What is being asked
The lines below that include "Enter" are to be found and copied.

Provided entries
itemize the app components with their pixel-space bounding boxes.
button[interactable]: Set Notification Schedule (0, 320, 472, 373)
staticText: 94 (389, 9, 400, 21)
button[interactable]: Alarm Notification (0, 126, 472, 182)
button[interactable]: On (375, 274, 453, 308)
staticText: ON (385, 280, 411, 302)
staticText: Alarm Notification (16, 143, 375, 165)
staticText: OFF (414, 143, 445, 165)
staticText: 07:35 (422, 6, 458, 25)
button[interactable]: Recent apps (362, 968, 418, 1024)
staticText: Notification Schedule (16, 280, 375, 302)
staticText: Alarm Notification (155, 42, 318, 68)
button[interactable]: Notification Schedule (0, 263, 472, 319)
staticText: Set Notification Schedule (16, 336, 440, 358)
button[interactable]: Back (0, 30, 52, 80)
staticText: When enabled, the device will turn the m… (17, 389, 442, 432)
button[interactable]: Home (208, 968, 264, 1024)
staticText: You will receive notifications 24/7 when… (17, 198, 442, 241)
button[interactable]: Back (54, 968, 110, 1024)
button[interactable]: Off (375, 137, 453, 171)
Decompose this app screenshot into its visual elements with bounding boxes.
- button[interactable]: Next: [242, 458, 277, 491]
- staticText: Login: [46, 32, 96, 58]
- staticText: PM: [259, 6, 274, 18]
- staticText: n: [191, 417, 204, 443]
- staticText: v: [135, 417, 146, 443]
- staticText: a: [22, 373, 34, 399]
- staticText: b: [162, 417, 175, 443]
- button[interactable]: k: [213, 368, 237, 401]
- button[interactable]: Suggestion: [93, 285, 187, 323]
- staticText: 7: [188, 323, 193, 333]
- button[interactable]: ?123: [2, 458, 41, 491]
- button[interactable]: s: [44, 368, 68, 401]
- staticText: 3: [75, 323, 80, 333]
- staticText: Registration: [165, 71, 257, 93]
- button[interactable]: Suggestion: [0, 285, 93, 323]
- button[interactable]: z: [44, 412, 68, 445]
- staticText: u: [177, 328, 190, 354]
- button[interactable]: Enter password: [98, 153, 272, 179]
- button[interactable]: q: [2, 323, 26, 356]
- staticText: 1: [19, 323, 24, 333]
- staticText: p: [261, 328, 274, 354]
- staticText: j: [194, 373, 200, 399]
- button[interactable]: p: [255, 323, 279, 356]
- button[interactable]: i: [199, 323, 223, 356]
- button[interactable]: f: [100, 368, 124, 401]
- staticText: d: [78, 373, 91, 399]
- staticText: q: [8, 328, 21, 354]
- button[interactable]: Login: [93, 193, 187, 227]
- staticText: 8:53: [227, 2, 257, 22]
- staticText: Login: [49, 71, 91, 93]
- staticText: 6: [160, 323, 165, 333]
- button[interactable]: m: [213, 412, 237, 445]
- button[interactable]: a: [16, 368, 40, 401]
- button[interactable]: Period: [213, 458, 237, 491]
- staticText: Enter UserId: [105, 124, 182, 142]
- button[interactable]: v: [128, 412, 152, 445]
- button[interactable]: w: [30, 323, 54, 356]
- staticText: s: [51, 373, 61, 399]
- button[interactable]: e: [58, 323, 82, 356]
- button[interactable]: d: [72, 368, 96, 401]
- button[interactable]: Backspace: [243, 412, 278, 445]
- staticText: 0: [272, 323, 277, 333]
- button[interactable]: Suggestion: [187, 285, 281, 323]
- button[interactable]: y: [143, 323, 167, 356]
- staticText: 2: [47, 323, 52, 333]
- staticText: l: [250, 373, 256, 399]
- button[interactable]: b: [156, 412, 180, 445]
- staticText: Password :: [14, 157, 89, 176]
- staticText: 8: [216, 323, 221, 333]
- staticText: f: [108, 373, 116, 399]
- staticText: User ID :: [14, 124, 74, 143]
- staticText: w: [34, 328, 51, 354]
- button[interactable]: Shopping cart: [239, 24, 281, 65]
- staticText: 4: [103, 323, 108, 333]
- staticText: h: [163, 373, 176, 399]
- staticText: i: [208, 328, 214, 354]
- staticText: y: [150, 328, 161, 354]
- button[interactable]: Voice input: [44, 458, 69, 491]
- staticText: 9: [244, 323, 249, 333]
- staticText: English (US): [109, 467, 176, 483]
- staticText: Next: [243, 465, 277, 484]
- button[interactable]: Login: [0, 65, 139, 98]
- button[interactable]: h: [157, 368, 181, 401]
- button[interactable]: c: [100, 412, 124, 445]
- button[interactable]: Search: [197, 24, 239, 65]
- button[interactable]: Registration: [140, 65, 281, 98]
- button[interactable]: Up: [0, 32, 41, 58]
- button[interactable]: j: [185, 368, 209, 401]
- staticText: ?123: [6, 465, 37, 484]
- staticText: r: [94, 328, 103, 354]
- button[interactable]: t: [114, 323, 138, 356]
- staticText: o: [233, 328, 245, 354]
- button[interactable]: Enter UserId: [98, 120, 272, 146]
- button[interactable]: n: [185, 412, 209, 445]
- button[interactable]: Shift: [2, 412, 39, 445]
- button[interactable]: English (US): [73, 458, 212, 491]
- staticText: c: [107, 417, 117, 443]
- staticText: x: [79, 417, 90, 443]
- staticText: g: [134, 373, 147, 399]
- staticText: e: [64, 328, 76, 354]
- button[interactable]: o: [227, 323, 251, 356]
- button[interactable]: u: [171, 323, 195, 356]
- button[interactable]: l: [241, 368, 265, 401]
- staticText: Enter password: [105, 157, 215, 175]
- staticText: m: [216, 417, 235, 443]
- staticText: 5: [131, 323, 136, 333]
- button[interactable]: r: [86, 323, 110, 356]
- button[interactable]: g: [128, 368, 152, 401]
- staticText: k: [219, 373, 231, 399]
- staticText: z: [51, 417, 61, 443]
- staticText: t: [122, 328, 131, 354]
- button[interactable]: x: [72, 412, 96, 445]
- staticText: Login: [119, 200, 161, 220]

Worked solution
- button[interactable]: Enter password: [98, 153, 272, 179]
- staticText: Enter UserId: [105, 124, 182, 142]
- button[interactable]: Enter UserId: [98, 120, 272, 146]
- staticText: Enter password: [105, 157, 215, 175]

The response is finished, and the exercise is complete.